The researchers found that both the pseudovirus and live-virus neutralization assays showed greater resistance to the B.1.351 variant in serum samples obtained from vaccine versus placebo recipients. Mild-to-moderate COVID-19 developed in 3.2 and 2.5 percent of placebo and vaccine recipients, respectively, for an efficacy of 21.9 percent (95 percent confidence interval, −49.9 to 59.8 percent).

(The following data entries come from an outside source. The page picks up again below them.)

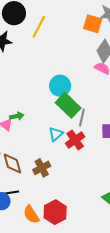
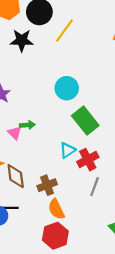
cyan circle: (60, 86) -> (67, 88), moved
gray line: (82, 118) -> (95, 187), moved
orange semicircle: (31, 215) -> (56, 209), moved

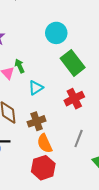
green arrow: (27, 125) -> (20, 66), turned -112
cyan triangle: (67, 150) -> (36, 88), moved
gray line: (95, 187) -> (79, 139), moved

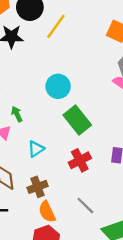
green arrow: (20, 66) -> (17, 114), moved
gray line: (79, 139) -> (85, 206), turned -66

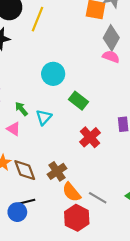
green rectangle: (77, 120) -> (78, 101), size x0.7
cyan triangle: (36, 149) -> (44, 117), moved
gray line: (85, 206) -> (98, 198), moved

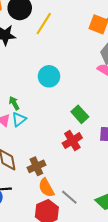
green rectangle: (78, 101) -> (80, 114), moved
cyan triangle: (44, 117) -> (19, 119), moved

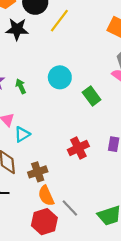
green arrow: (14, 103) -> (21, 86), moved
green rectangle: (80, 114) -> (92, 96), moved
cyan triangle: (19, 119) -> (22, 134), moved

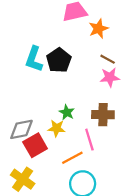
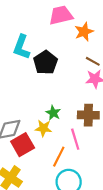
cyan L-shape: (34, 59) -> (21, 47), moved
orange line: (72, 158) -> (59, 157), turned -35

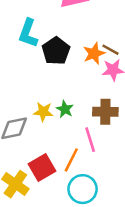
orange star: (84, 32) -> (94, 53), moved
yellow star: (43, 128) -> (43, 112), moved
red square: (23, 145) -> (42, 168), moved

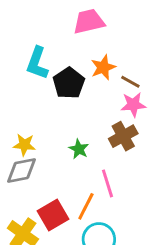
orange star: (94, 53) -> (103, 67), moved
yellow star: (43, 112) -> (24, 145), moved
brown cross: (105, 112) -> (123, 136), moved, turned -30

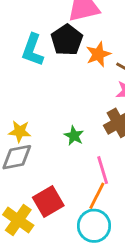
black pentagon: (69, 83) -> (67, 40), moved
orange line: (86, 206) -> (97, 196), moved

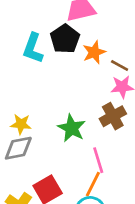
green star: (74, 136) -> (72, 128), size x1.5

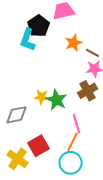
black pentagon: (65, 39) -> (39, 26), moved
yellow star: (21, 124) -> (42, 97), moved

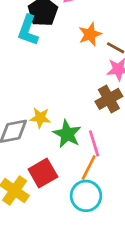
yellow star: (42, 97) -> (40, 118), moved
green star: (57, 100) -> (67, 134), moved

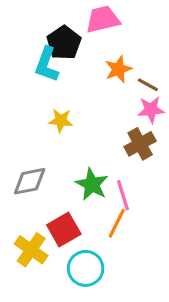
yellow star: (40, 118) -> (61, 121), moved
cyan circle: (86, 196) -> (86, 268), moved

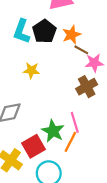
black pentagon: (64, 43) -> (44, 31), moved
brown line: (148, 85) -> (81, 50), moved
green star: (92, 184) -> (53, 131), moved

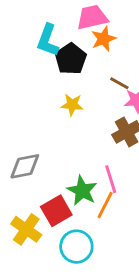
cyan L-shape: (22, 31) -> (48, 40), moved
orange star: (71, 35) -> (104, 39), moved
yellow star: (31, 70) -> (72, 105), moved

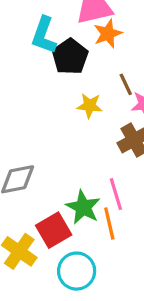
brown line: (119, 83) -> (126, 84), turned 36
yellow star: (72, 105) -> (90, 106), moved
orange line: (105, 205) -> (109, 224), turned -40

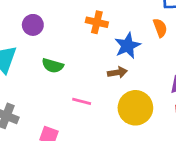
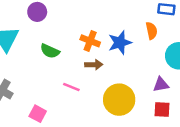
orange cross: (97, 22) -> (90, 41), moved
brown arrow: (117, 72) -> (94, 65), moved

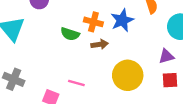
green semicircle: (50, 51) -> (70, 34), moved
pink line: (71, 87) -> (76, 83), moved

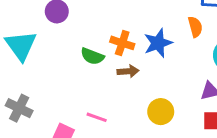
yellow circle: (128, 75) -> (161, 112), size x0.7

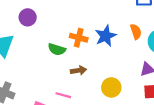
orange semicircle: (195, 27) -> (136, 32), moved
brown arrow: (128, 71) -> (79, 70), moved

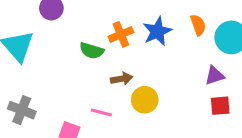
orange cross: (79, 38) -> (121, 34), turned -36
yellow circle: (111, 87) -> (145, 100), moved

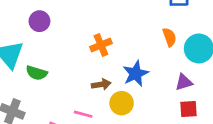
blue star: (157, 31) -> (136, 74), moved
green semicircle: (92, 51) -> (37, 73), moved

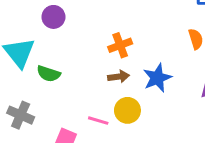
brown arrow: (101, 84) -> (119, 77), moved
yellow circle: (122, 103) -> (127, 110), moved

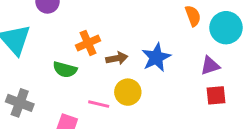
orange cross: (120, 45) -> (88, 43), moved
green semicircle: (49, 74) -> (65, 70), moved

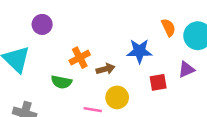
blue star: (156, 57) -> (139, 51), moved, turned 30
red square: (216, 95) -> (158, 82), moved

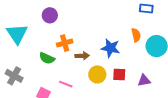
purple circle: (42, 24) -> (50, 15), moved
purple triangle: (186, 69) -> (144, 81), moved
yellow circle: (117, 97) -> (97, 74), moved

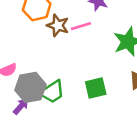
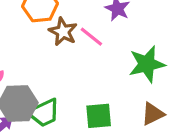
pink line: (81, 26) -> (91, 37), turned 48

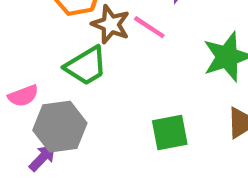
green trapezoid: (44, 113) -> (86, 66), moved

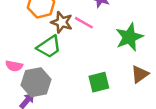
pink semicircle: (23, 96) -> (14, 66), turned 35

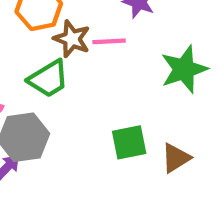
pink line: (84, 23) -> (109, 41), turned -36
brown triangle: (140, 74) -> (176, 158), moved

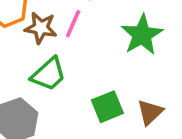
pink line: (109, 41) -> (73, 24), turned -52
green trapezoid: (48, 79) -> (49, 74), moved

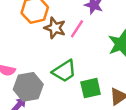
green trapezoid: (49, 74) -> (64, 71), moved

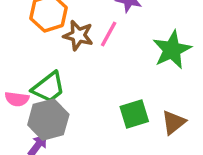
green trapezoid: (64, 71) -> (49, 87), moved

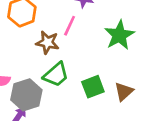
brown star: (78, 35) -> (47, 42), moved
green trapezoid: (49, 87) -> (56, 75), moved

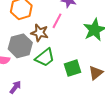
gray hexagon: (26, 95) -> (20, 46), moved

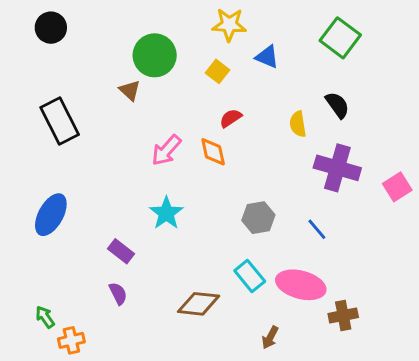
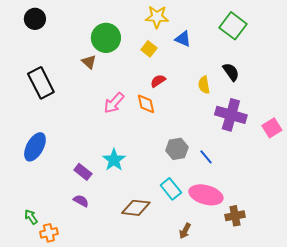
cyan star: (166, 213) -> (114, 160), moved
blue line: (317, 229) -> (206, 157), moved
purple semicircle: (118, 294) -> (81, 201), turned -35

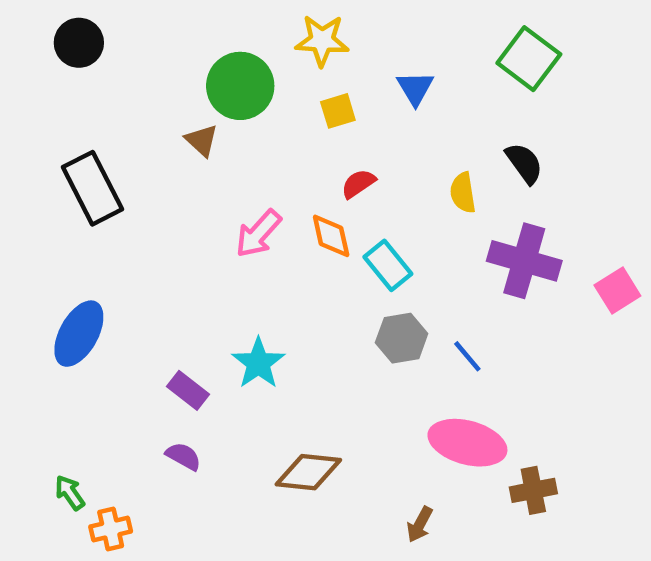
yellow star: (157, 17) -> (322, 40), moved
blue triangle: (183, 39) -> (415, 88), turned 36
yellow square: (149, 49) -> (338, 111), turned 35
cyan rectangle: (171, 189) -> (388, 265), moved

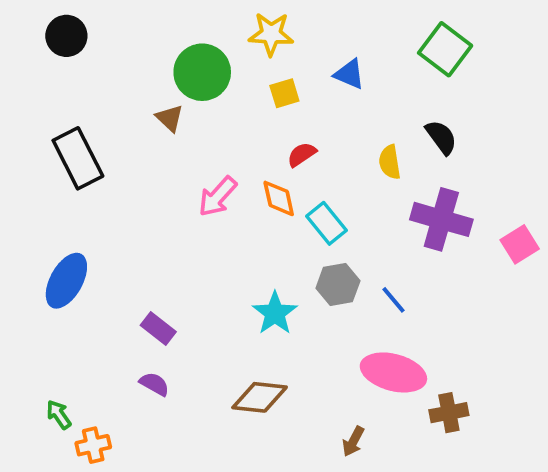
blue triangle: (415, 88) -> (349, 74), turned -36
cyan star: (258, 363) -> (275, 313), moved

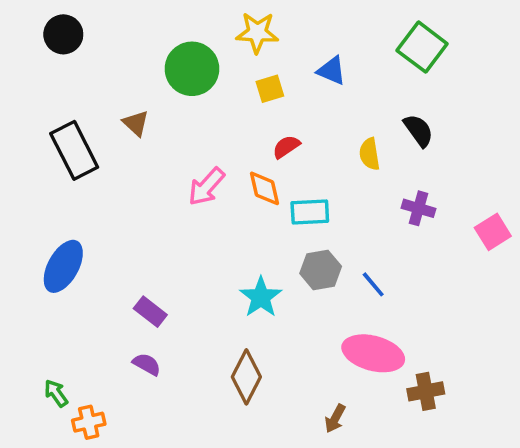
brown triangle: (170, 118) -> (136, 123), moved
purple cross: (441, 219) -> (418, 208), size x0.6
cyan rectangle: (327, 223) -> (310, 212), turned -54
brown diamond: (260, 397) -> (246, 377), turned -69

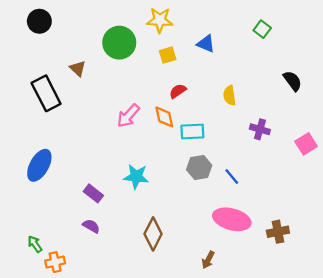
green square: (422, 47) -> (262, 29), size x0.6
brown triangle: (136, 123) -> (78, 69), moved
black semicircle: (418, 130) -> (293, 81), moved
cyan star: (261, 297) -> (136, 177), moved, turned -30
brown cross: (426, 391) -> (278, 232), moved

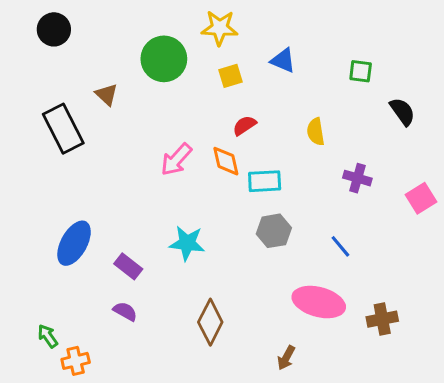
green square: (262, 29) -> (361, 71), moved, turned -30
blue ellipse: (39, 165) -> (74, 243), moved
blue line: (232, 177) -> (340, 246), moved

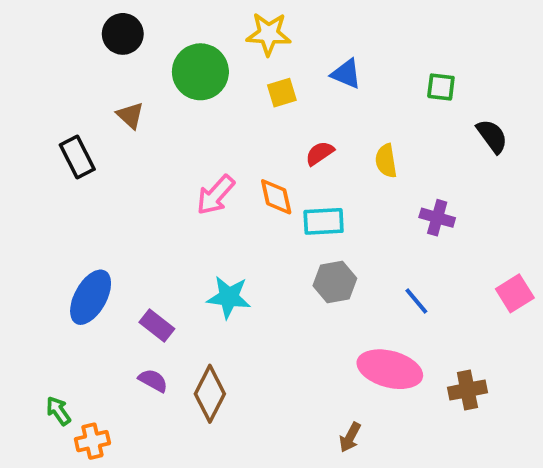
black circle: (54, 29) -> (123, 34), moved
red semicircle: (244, 125) -> (320, 153), moved
black rectangle: (63, 129) -> (77, 157), size x0.7
pink square: (421, 198) -> (515, 293), moved
brown diamond: (210, 322) -> (210, 394), moved

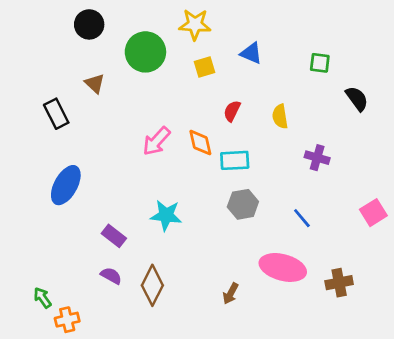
red semicircle: (320, 153) -> (232, 111), turned -30
blue ellipse: (91, 297) -> (66, 185), moved
brown arrow: (350, 437) -> (231, 294), moved

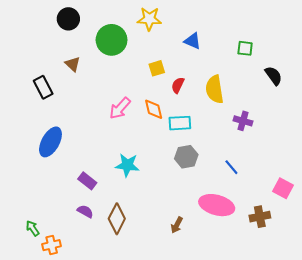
yellow square: (204, 67) -> (157, 68), moved
yellow semicircle: (280, 116) -> (215, 89), size x1.5
pink square: (373, 213) -> (283, 188), moved, turned -30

Among the 42 cases with COVID-19, 92.9 percent were caused by the B.1.351 variant; vaccine efficacy was 10.4 percent (95 percent confidence interval, −76.8 to 54.8) against this variant.
“Deliberations on the utility of the ChAdOx1 nCoV-19 vaccine also need to be made in the context of ongoing global spread and community transmission of the B.1.351 variant and the evolution of other SARS-CoV-2 lineages that include similar mutations,” the authors write.
Several biopharmaceutical companies were involved in manufacturing and production of the ChAdOx1 nCoV-19 vaccine; production was funded by AstraZeneca. Several authors disclosed ties to the pharmaceutical industry, including AstraZeneca. Two authors have patents pending for SARS-CoV-2 vaccines.